Available records: Begin
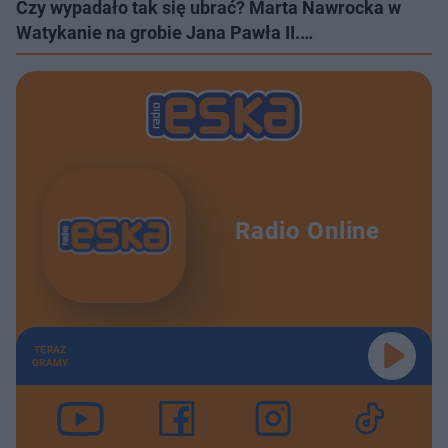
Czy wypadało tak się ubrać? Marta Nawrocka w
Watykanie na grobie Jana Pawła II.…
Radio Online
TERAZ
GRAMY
Available records: End
Available records: Begin
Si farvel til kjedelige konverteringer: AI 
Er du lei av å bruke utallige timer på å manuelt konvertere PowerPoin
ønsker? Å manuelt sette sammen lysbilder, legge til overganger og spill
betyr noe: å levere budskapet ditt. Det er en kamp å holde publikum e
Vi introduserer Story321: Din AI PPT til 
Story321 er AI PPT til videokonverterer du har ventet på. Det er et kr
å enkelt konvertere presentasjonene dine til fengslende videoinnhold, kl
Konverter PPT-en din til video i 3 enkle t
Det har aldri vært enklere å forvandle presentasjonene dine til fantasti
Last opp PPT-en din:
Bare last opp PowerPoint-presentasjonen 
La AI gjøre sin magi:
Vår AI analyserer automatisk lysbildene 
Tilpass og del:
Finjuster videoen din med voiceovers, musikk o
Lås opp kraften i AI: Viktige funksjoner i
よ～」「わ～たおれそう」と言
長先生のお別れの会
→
Available records: End
Task objective: A single figure is the whole answer: the number of lines in the listing that contain the word "dine".

Answer area: 2